Noch vor wenigen Jahren sprossen selbst in den kleinsten Orten prächtige Bankfilialen aus dem Boden, derzeit aber lässt sich ein kräftiger Trend in die Gegenrichtung feststellen. ‘Es gibt mehr Bankfilialen als Metzgereien’, spottete man in einschlägigen Kreisen, und die Konsequenz folgte auf dem Fuß. Wohin der Weg geht, zeigen symptomatisch zwei Beispiele: So plant eine der größten Sparkassen Schleswig-Holsteins, die Pinneberger Kreissparkasse, bis zum Jahr 2002 mehr als ein Drittel ihrer 45 Filialen zu schließen, zugleich das Homebanking-Angebot per Telefon und Internet stark auszubauen. Ähnliches ist nach der Fusion von Deutscher Bank und Dresdner Bank zu erwarten, denn von den insgesamt 2500 Filialen in Deutschland könnten rund 800 von einer Schließung betroffen sein, an Arbeitsstellen würden bis zu 16 000 verloren gehen. Das Ziel heißt hier wie auch anderswo: Kostensenkung und Personalabbau - düstere Prognosen sehen in diesem Jahrzehnt den Wegfall von bis zu 60 Prozent aller Stellen im Bankengewerbe [1].

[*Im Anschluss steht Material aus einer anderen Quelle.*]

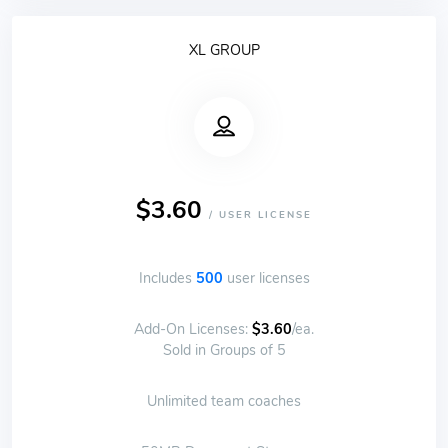
XL GROUP
$3.60
/ USER LICENSE
Includes
500
user licenses
Add-On Licenses:
$3.60
/ea.
Sold in Groups of 5
Unlimited team coaches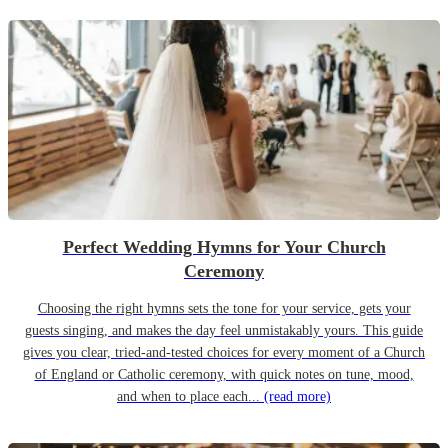
Perfect Wedding Hymns for Your Church
Ceremony
Choosing the right hymns sets the tone for your service, gets your
guests singing, and makes the day feel unmistakably yours. This guide
gives you clear, tried-and-tested choices for every moment of a Church
of England or Catholic ceremony, with quick notes on tune, mood,
and when to place each...
(read more)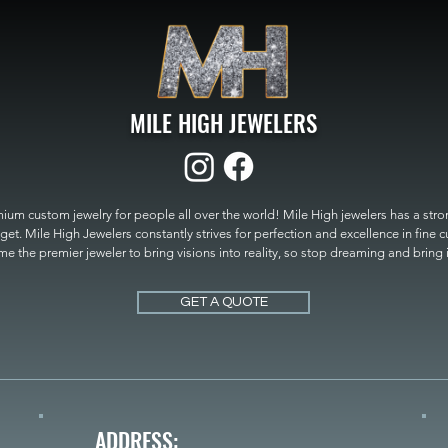
MILE HIGH JEWELERS
um custom jewelry for people all over the world! Mile High jewelers has a strong
get. Mile High Jewelers constantly strives for perfection and excellence in fine 
 the premier jeweler to bring visions into reality, so stop dreaming and bring it t
MILE HIGH JEWELERS.
GET A QUOTE
ADDRESS: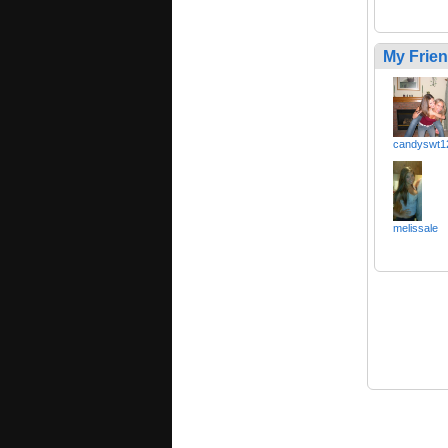
My Frie
candyswt1
melissale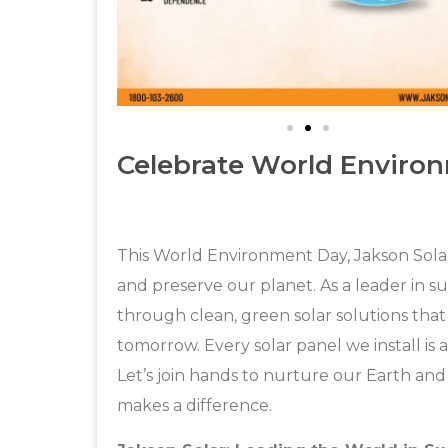
Celebrate World Enviro
This World Environment Day, Jakson Solar
and preserve our planet. As a leader in s
through clean, green solar solutions that
tomorrow. Every solar panel we install is 
Let’s join hands to nurture our Earth an
makes a difference.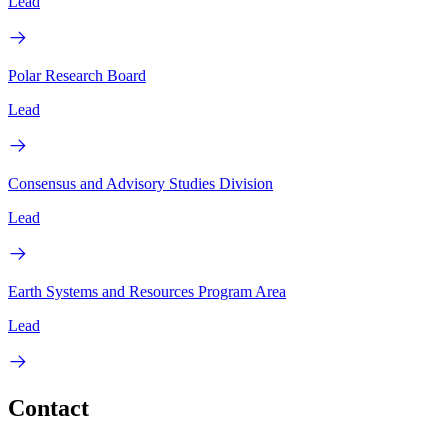
Lead
Polar Research Board
Lead
Consensus and Advisory Studies Division
Lead
Earth Systems and Resources Program Area
Lead
Contact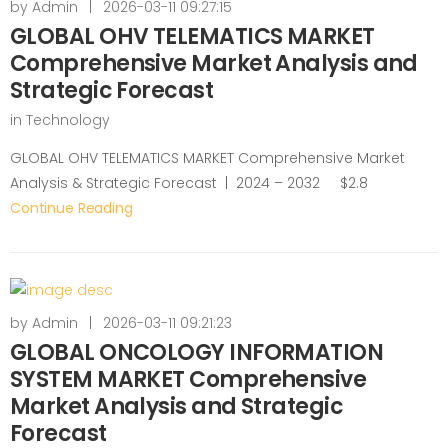
by
Admin
|
2026-03-11 09:27:15
GLOBAL OHV TELEMATICS MARKET
Comprehensive Market Analysis and
Strategic Forecast
in
Technology
GLOBAL OHV TELEMATICS MARKET Comprehensive Market
Analysis & Strategic Forecast | 2024 – 2032 $2.8
Continue Reading
by
Admin
|
2026-03-11 09:21:23
GLOBAL ONCOLOGY INFORMATION
SYSTEM MARKET Comprehensive
Market Analysis and Strategic
Forecast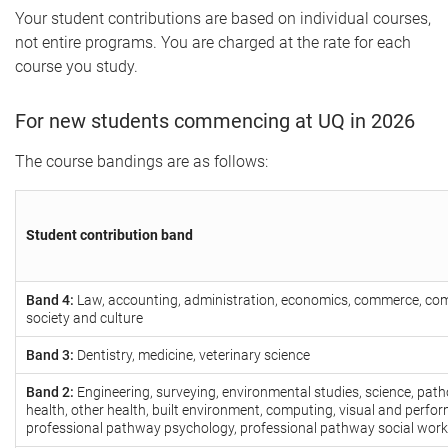
Your student contributions are based on individual courses,
not entire programs. You are charged at the rate for each
course you study.
For new students commencing at UQ in 2026
The course bandings are as follows:
Student contribution band
Band 4:
Law, accounting, administration, economics, commerce, co
society and culture
Band 3:
Dentistry, medicine, veterinary science
Band 2:
Engineering, surveying, environmental studies, science, patho
health, other health, built environment, computing, visual and perfor
professional pathway psychology, professional pathway social work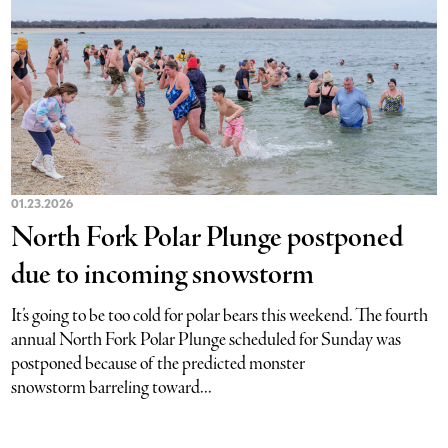
01.23.2026
North Fork Polar Plunge postponed
due to incoming snowstorm
It’s going to be too cold for polar bears this weekend. The fourth
annual North Fork Polar Plunge scheduled for Sunday was
postponed because of the predicted monster
snowstorm barreling toward...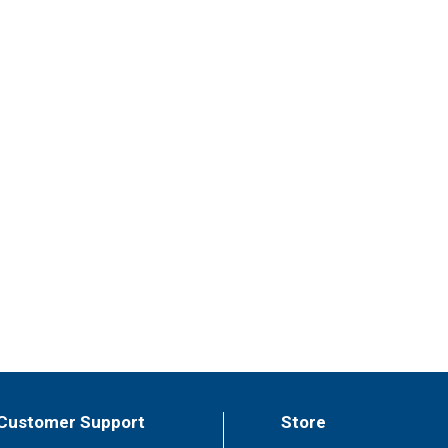
Customer Support
Store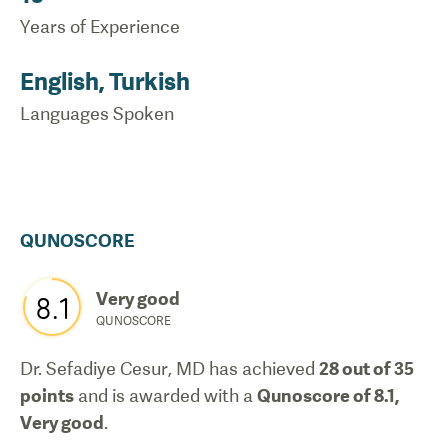
Years of Experience
English, Turkish
Languages Spoken
QUNOSCORE
Very good
8.1
QUNOSCORE
Dr. Sefadiye Cesur, MD
has achieved
28
out of 35
points
and is awarded with a
Qunoscore of
8.1
,
Very good
.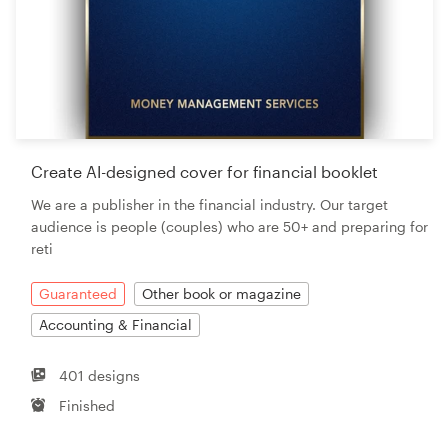
Create AI-designed cover for financial booklet
We are a publisher in the financial industry. Our target
audience is people (couples) who are 50+ and preparing for
reti
Guaranteed
Other book or magazine
Accounting & Financial
401 designs
Finished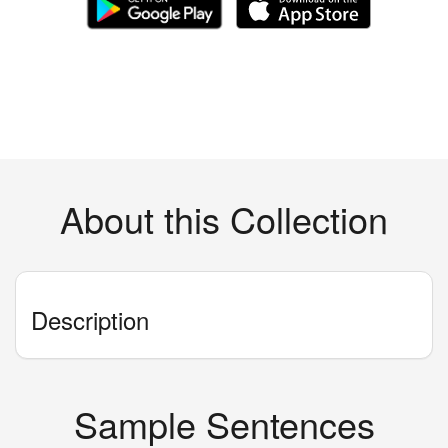
About this Collection
Description
Sample Sentences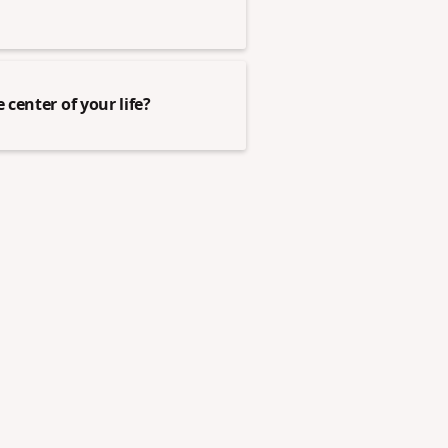
center of your life?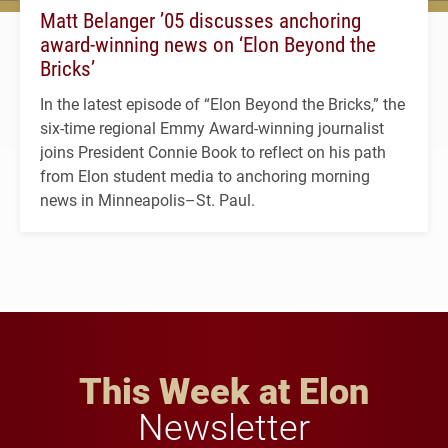
Matt Belanger ’05 discusses anchoring
award-winning news on ‘Elon Beyond the
Bricks’
In the latest episode of “Elon Beyond the Bricks,” the
six-time regional Emmy Award-winning journalist
joins President Connie Book to reflect on his path
from Elon student media to anchoring morning
news in Minneapolis–St. Paul.
This Week at Elon
Newsletter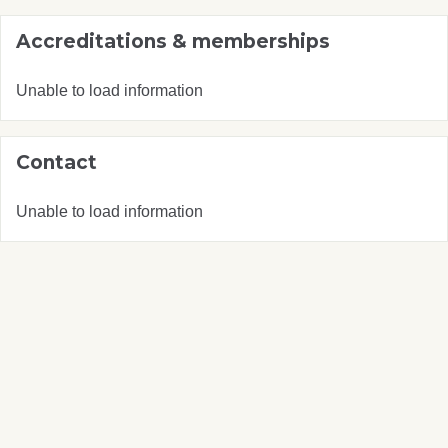
Accreditations & memberships
Unable to load information
Contact
Unable to load information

Dass der Weg zum Onlinebanking nicht von ungefähr eingeschlagen wird, spiegelt eine Studie der Europäischen Zentralbank wider [2]: So senkt der Einsatz eines personalbesetzten Call-Centers die allgemeinen Banktransaktionskosten um 30 bis 60 Prozent, der eines automatisierten Call-Centers um 75 bis 86 Prozent, während sich beim Internetbanking sogar 75 bis 99 Prozent der herkömmlichen Kosten einsparen lassen. Zu ähnlichen Ergebnissen kommt die Unternehmungsberatung Booz, Allen & Hamilton. Nach ihren Berechnungen entstehen den Banken bei der klassischen Überweisung 1,07 Dollar Kosten, beim Call-Center liegt dieser Betrag bei 25 Cent und beim Onlinebanking verringert sich das Ganze auf gerade mal 2 Cent [3].

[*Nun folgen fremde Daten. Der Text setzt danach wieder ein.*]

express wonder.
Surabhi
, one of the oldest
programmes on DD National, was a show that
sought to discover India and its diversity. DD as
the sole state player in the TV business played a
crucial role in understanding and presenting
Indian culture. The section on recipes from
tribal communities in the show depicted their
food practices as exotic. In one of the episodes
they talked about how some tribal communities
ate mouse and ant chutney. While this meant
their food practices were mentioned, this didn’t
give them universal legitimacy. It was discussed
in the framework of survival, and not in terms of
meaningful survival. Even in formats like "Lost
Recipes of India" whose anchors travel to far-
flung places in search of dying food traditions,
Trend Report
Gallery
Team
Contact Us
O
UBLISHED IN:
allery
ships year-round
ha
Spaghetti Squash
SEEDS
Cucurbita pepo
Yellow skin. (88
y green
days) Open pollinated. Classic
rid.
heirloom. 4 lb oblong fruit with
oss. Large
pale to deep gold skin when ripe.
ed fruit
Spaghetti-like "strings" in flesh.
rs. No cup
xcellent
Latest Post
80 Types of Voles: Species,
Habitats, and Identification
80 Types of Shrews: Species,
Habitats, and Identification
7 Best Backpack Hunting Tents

Zugleich reagieren die Banken auf die rapide Zunahme von Online-Anschlüssen. Die Zeiten, in denen nur eine Avantgarde das Netz nutzte, sind vorbei. Das Internet wird im wahrsten Sinne des Wortes populär - und damit auch Internetbanking. Nach einer Umfrage der Marktforschungsfirma Infratest Burke haben im Dezember 1999 mehr als 17 Millionen Menschen in Deutschland das Internet genutzt; dies entspricht einem Verbreitungsgrad von fast 27 Prozent bei allen Personen ab 14 Jahren.

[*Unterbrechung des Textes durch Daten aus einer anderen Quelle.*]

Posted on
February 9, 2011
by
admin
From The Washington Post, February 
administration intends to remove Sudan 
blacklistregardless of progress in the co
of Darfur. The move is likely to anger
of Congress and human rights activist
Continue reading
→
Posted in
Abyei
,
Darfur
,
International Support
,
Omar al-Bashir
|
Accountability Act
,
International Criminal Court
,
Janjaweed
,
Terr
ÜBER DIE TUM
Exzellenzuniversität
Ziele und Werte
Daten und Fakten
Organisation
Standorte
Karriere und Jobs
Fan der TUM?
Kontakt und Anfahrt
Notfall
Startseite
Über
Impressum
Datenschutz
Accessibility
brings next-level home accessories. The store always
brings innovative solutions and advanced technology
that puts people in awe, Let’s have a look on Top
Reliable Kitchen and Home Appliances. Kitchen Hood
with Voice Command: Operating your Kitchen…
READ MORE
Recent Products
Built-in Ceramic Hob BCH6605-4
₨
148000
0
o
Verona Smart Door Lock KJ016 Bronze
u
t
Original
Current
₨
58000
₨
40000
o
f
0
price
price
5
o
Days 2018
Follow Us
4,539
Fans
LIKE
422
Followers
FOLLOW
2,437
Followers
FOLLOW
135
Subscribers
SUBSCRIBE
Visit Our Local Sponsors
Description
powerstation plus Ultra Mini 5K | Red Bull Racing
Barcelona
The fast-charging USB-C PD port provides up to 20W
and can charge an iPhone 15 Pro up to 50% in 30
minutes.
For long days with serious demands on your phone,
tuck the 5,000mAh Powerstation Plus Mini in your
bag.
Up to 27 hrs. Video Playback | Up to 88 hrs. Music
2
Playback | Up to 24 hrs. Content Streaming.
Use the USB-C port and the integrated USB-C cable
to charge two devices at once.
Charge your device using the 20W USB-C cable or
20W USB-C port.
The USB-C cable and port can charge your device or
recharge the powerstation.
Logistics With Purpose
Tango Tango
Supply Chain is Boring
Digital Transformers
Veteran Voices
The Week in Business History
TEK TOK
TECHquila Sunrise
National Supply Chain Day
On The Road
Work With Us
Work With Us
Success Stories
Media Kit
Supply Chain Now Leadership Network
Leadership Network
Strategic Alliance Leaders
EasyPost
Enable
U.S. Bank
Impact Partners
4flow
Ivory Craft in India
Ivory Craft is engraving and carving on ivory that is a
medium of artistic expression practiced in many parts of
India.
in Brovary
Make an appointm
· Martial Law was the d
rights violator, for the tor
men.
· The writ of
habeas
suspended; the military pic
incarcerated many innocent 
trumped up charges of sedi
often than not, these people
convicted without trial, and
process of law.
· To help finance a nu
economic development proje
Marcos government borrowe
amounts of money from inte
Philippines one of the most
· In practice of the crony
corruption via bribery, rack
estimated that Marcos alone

Laut Telekom [4] gab es Ende des letzten Jahres sieben Millionen Online-Bankkonten (unter anderem jeweils über 2 Millionen bei Sparkassen und Volksbanken und je rund 650 000 bei der Deutschen Bank 24 und der Postbank), deren Anzahl in diesem Jahr noch einmal kräftig ansteigen könnte: auf 10 Millionen. Noch laufen die meisten Online-Bankgeschäfte über Btx, aber der Trendpfeil weist eindeutig in Richtung Internet.
Folgerichtig werden über strategische Bündnisse zwischen Bankern und Providern die besten Startpositionen eingenommen; der Kampf um lukrative Claims beginnt. Den Anfang hat die Commerzbank Mitte Februar dieses Jahres durch eine Allianz mit der Telekom gemacht. Für die jeweiligen Töchter Comdirect Bank und T-Online wurde eine Überkreuz-Beteiligung ausgehandelt. Die Reaktion der Deutschen Bank kam prompt: Ihre Partner heißen SAP, AOL Europe und RTL. Nach Fusion der beiden Großbanken entstünde hier ein mächtiges Kartell. Das Vorstandsmitglied der Dresdner Bank, Bernd Fahrholz, sieht in der Hinwendung zum Internet für die Banken ‘die größte Herausforderung seit ihrem Bestehen’ [5]. Last, but not least, auch die Sparkassen planen den flächendeckenden Einstieg ins Internet. Helfen soll dabei Kooperationspartner AOL.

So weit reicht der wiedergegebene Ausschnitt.